This tome was touted, at the time of its first publication, as the book written by “a little old lady in a nursing home”. May we be forever ashamed to pigeon-hole the elderly in such a manner again. What they MIGHT have said, is that this woman was a college dean of students and a professor of English. She was too busy to finish her book until her retirement. How lovely it was that she lived long enough to see it published!
In sumptuousness and richness, it is like Gone With the Wind without the racism. Most wonderfully of all, it is written in the manner in which time seems to go by, as we follow the life of a woman graduating from a women’s college in the late 1800’s. When she is young, a single year takes up many chapters, but when she is very elderly, one chapter spans years and years. As we age, time goes by so quickly.

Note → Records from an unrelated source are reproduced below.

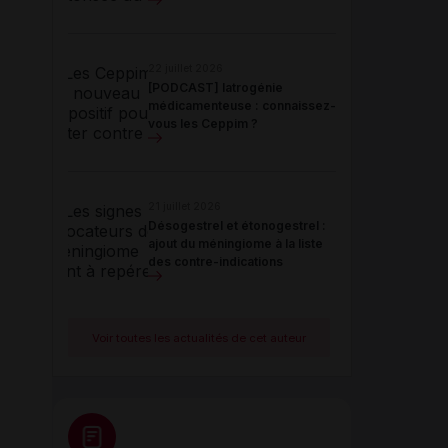
22 juillet 2026
[PODCAST] Iatrogénie
médicamenteuse : connaissez-
vous les Ceppim ?
21 juillet 2026
Désogestrel et étonogestrel :
ajout du méningiome à la liste
des contre-indications
Voir toutes les actualités de cet auteur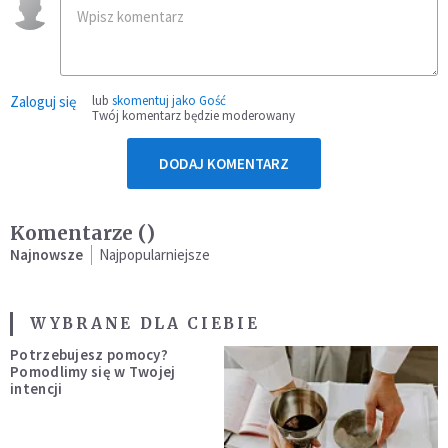
Zaloguj się
lub
skomentuj jako Gość
Twój komentarz będzie moderowany
DODAJ KOMENTARZ
Komentarze (
)
Najnowsze
Najpopularniejsze
WYBRANE DLA CIEBIE
Potrzebujesz pomocy?
Pomodlimy się w Twojej
intencji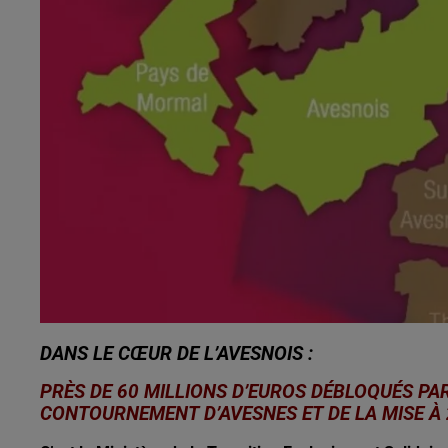
0h00 - 8h00
Les hits de Canal FM
DANS LE CŒUR DE L’AVESNOIS :
PRÈS DE 60 MILLIONS D’EUROS DÉBLOQUÉS PAR
CONTOURNEMENT D’AVESNES ET DE LA MISE À 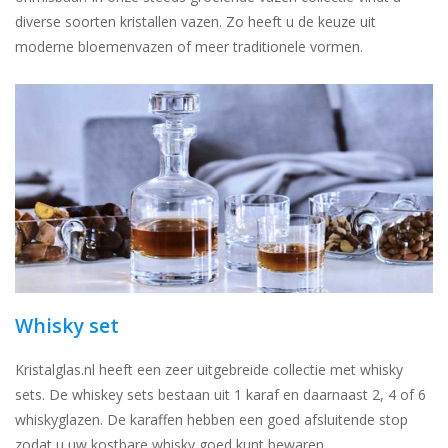
diverse soorten kristallen vazen. Zo heeft u de keuze uit
moderne bloemenvazen of meer traditionele vormen.
Whisky set
Kristalglas.nl heeft een zeer uitgebreide collectie met whisky
sets. De whiskey sets bestaan uit 1 karaf en daarnaast 2, 4 of 6
whiskyglazen. De karaffen hebben een goed afsluitende stop
zodat u uw kostbare whisky goed kunt bewaren.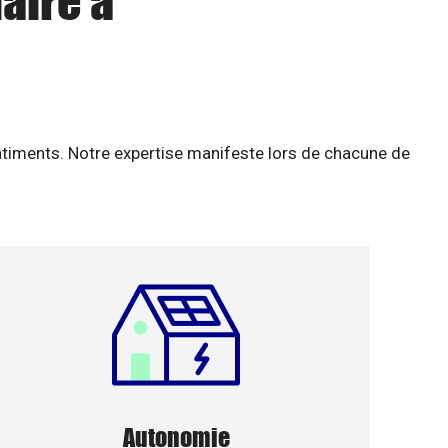
aire à
âtiments. Notre expertise manifeste lors de chacune de
Autonomie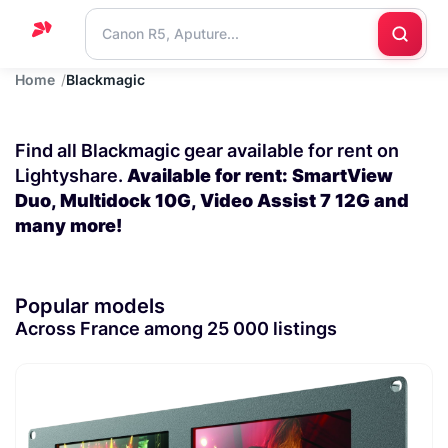
Home
Blackmagic
Home
Support
Find all Blackmagic gear available for rent on
Blog
Lightyshare.
Available for rent: SmartView
Duo, Multidock 10G, Video Assist 7 12G and
Contact
many more!
us
Popular models
Across France among 25 000 listings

Her use of the language is so brilliant that I now count hers as one of my favorite novels. It is thicker than some dictionaries, but infinitely more absorbing, and so I read it twice, once when I was a young mother with my first tiny babes at home; we were poor enough that I saved box tops and waited for double coupon day to buy groceries, but the Book of the Month Club was our one luxury, and they sent this. I read it again later when I was teaching. I gave my mother a copy for Christmas one year, and she loved it too.
I just may go back and read it again..
If you have grown up in the era of instant gratification and sound bites, this is not your book. This is a book to curl up with on a chilly afternoon and let the world fade away. Patience and a fairly high vocabulary level and awareness of the past will help, but give it a try if you aren’t sure. It will be worth it.